The client prefers to hear not just, “No,” but “Here are the alternatives. Here are the ways that you might go about doing that.” But it makes it so much harder to be a government lawyer who sometimes is obligated to say, “No,” if you have other lawyers who are willing to step in and sell what was really snake oil on this without a fulsome presentation of the advice. I don’t think that President Trump ever got the kind of presentation that I made to Vice President Pence in considering all of the things. And when I presented it to Vice President Pence, I made sure that I walked him through, like, “Here are the different arguments that have been made. Here are ways that you would be binding the Office, and you need to think about that. Institutionally, what are all the different circumstances under which this question would arise?”


But the client’s entitled to that. It’s a great question, and again, lawyers make it harder for the lawyers who have to say, “No,” if they’re willing to put their credentials behind things that they know don’t really work at the end of the day.


Prof. Josh Blackman:  Let me bring this back to President -- not President -- Professor Rotunda. When I was in law school, it was during the 2006 mid-term elections and leading up to the 2008 elections. And Virginia had some idea that they would ask voters to sign a loyalty oath, as if you were voting in a Republican primary, you had to basically pledge to support only Republicans. And this was a plan designed to prevent Democratics from interceding in the open primary. And I asked Ron, “Can they do this? Would this actually work?” And Ron wrote right back and said, “There’s a real free speech problem there.”

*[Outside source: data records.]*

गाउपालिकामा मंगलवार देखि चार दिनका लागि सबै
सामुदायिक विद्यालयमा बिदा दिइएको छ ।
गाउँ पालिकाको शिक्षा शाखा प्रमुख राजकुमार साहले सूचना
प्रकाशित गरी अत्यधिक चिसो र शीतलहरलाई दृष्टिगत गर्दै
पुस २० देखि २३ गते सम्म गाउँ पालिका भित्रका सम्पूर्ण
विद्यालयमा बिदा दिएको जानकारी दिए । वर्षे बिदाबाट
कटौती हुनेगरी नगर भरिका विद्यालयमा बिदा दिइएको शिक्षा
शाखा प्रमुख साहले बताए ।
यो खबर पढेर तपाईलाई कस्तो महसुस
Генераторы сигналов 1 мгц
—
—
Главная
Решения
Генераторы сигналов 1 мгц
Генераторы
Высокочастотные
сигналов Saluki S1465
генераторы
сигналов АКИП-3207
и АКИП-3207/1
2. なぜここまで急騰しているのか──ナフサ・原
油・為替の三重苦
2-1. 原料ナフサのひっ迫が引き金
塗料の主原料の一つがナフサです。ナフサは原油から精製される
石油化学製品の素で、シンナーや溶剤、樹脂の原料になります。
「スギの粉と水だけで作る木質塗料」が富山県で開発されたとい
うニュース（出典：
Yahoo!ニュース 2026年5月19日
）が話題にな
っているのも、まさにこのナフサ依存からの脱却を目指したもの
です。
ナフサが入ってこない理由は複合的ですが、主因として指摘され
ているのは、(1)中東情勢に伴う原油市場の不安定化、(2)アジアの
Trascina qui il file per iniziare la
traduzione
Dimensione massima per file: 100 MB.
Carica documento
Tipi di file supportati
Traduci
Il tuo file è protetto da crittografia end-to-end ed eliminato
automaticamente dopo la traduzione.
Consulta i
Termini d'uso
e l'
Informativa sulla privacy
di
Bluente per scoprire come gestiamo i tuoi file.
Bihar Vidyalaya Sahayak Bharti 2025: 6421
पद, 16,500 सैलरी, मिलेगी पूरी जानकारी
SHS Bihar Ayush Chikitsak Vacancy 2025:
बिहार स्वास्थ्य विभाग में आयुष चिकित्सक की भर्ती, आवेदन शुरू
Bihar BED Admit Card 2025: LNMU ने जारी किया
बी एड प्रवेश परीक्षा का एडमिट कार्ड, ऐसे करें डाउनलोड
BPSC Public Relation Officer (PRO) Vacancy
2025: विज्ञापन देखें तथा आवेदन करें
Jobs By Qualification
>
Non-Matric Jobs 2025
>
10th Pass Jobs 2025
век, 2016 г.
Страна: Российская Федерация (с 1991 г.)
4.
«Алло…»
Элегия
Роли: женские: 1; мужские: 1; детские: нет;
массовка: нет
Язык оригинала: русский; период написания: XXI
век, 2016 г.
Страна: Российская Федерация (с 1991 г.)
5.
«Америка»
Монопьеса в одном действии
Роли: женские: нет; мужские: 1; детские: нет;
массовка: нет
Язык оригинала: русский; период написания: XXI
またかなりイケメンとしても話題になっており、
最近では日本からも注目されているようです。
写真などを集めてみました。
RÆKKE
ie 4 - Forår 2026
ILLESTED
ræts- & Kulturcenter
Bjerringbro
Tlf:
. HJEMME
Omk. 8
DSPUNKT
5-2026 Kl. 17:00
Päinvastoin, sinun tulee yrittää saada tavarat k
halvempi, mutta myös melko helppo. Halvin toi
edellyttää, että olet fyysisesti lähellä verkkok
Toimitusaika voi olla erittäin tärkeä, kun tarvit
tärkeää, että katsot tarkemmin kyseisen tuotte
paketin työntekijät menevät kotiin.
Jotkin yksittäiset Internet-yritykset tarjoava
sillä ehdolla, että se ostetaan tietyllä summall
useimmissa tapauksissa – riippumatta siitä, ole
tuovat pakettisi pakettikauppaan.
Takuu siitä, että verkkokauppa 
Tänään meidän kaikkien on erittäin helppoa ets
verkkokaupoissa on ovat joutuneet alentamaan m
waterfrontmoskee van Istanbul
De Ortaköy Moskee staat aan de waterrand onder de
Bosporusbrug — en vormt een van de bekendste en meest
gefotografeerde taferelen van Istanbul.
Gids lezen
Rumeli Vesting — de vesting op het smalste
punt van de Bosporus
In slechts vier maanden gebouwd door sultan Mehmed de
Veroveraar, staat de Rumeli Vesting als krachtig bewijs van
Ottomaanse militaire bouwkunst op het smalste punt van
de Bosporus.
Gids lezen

And I think Ron, at heart, he loved this country, and he loved the Constitution dearly. And I think he would have relished having this sort of high-level discussion on matters of constitutional law. I think he would have always put the sort of rules of professional conduct and responsibility first in his mind, so I -- we didn’t see -- we didn’t know what Ron would have done in the 2020 election, but I think he would have approached in a very different way than perhaps his colleague had at Chapman, John Eastman, would have approached it.


That’s all the time we have. I thank you all for your attention and for your engagement. And I really thank Greg for being here and just sharing with us his story. And I hope, Greg, you can tell this story for many years to come. And I promise there’ll be no thuds and smashing of glass the next time we speak but hopefully not.


Gregory Frederick Jacob:  That’s perfect. That is one of my minimum requirements now.


Jack Capizzi:  Well, thank you both very much. On behalf of The Federalist Society, I want to express our appreciation to Greg for joining this year’s Ron Rotunda Memorial to discuss such a worthy topic. And also, thanks to Josh for some truly valuable antidotes about Professor Rotunda and for moderating the discussion. As always, we do welcome listener feedback by email at info@fed-soc.org. Please keep an eye on our website as well and your emails for announcements about upcoming programs. A recording of this webinar will be available in podcast form and video shortly. That’s all for today. Thank you all very much for being with us. We are adjourned.